Across from Temple Bar is The Quays Irish Restaurant. If you want to have dinner and a beer, this is the place as the food gets great reviews. Add in live music and a great ambiance, and you see why the Quays is deserving of being on every list of top pubs to visit in Dublin.
We almost chose to have dinner at the Quays, but opted for another highly rated spot: O’Flaherty’s at The Old Storehouse. One of the experiences on our Irish bucket list was to have a traditional dinner at an Irish pub with live Irish folk music. While I’m sure Quays, as well as others, are wonderful, we highly recommend O’Flaherty’s. We had a blast! The food was great, the atmosphere was lively but not raucous, and it was a memorable evening.

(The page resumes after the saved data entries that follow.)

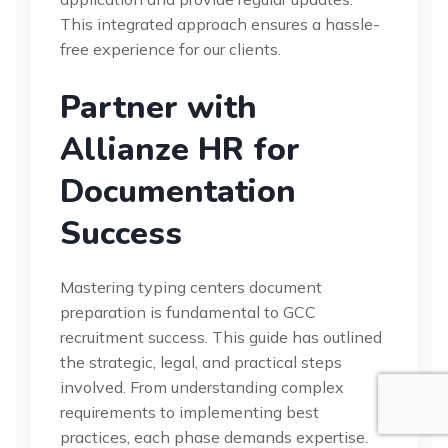
This integrated approach ensures a hassle-
free experience for our clients.
Partner with
Allianze HR for
Documentation
Success
Mastering typing centers document
preparation is fundamental to GCC
recruitment success. This guide has outlined
the strategic, legal, and practical steps
involved. From understanding complex
requirements to implementing best
practices, each phase demands expertise.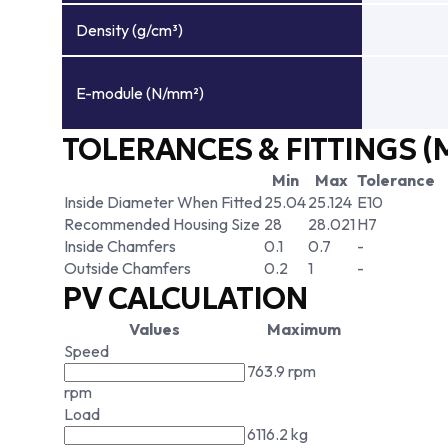
Density (g/cm³)
E-module (N/mm²)
TOLERANCES & FITTINGS (
Min
Max
Tolerance
Inside Diameter When Fitted
25.04
25.124
E10
Recommended Housing Size
28
28.021
H7
Inside Chamfers
0.1
0.7
-
Outside Chamfers
0.2
1
-
PV CALCULATION
Values
Maximum
Speed
763.9 rpm
rpm
Load
6116.2 kg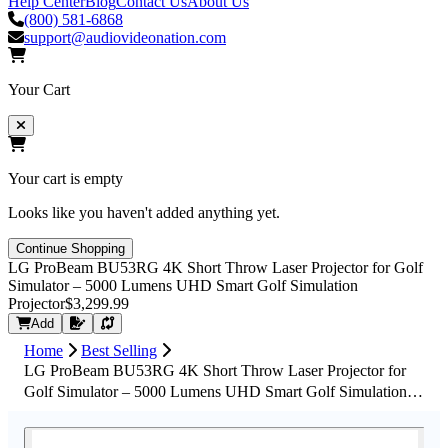
Help Center
Blog
Contact Us
About Us
(800) 581-6868
support@audiovideonation.com
Your Cart
Your cart is empty
Looks like you haven't added anything yet.
Continue Shopping
LG ProBeam BU53RG 4K Short Throw Laser Projector for Golf
Simulator – 5000 Lumens UHD Smart Golf Simulation
Projector
$3,299.99
Request Quote
Add
Home
Best Selling
LG ProBeam BU53RG 4K Short Throw Laser Projector for
Golf Simulator – 5000 Lumens UHD Smart Golf Simulation
Projector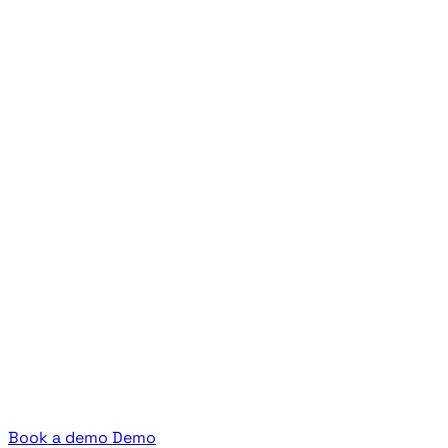
Book a demo
Demo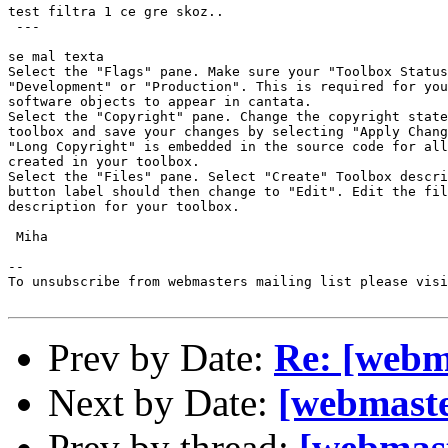
test filtra 1 ce gre skoz..

 ---

se mal texta 

Select the "Flags" pane. Make sure your "Toolbox Status
"Development" or "Production". This is required for you
software objects to appear in cantata.

Select the "Copyright" pane. Change the copyright state
toolbox and save your changes by selecting "Apply Chang
"Long Copyright" is embedded in the source code for all
created in your toolbox.

Select the "Files" pane. Select "Create" Toolbox descri
button label should then change to "Edit". Edit the fil
description for your toolbox. 

 Miha

--

To unsubscribe from webmasters mailing list please visi
Prev by Date:
Re: [webma
Next by Date:
[webmaster
Prev by thread:
[webmast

Okay, believe it or not, we did do other things in Dublin besides drink Guinness in pubs. The morning of our last day we had reservations to see the lavishly decorated and historical Book of Kells. You have to book your tickets online, otherwise you’ll wait in line for a while. There is a nice pre-exhibit full of background and information that leads you into the room where the famous book is set under glass for public viewing. It gets crowded, but it’s not too bad as they limit the number of people allowed in over a certain period of time (why you need to buy your tickets online). The book is pretty cool and we enjoyed reading about some of the controversy around it’s background. However, the best part of the exhibit is after you view the Book, you head up a flight of stairs and enter…the library.
The other bonus of visiting the Book of Kells is that it is located in the heart of the Trinity College campus. The campus is full of beautiful Georgian buildings and open fields. You should definitely take a stroll or hang out at College Park and people watch.
All in all, we had fun in Dublin, and it’s a great gateway city to spend a few days before venturing out to see the magic of Ireland. Overall, if you’re limited on days, I’d recommend Killarney and Cork over Dublin by a mile, but if your flights take you through Dublin, grab a few pints and enjoy the party.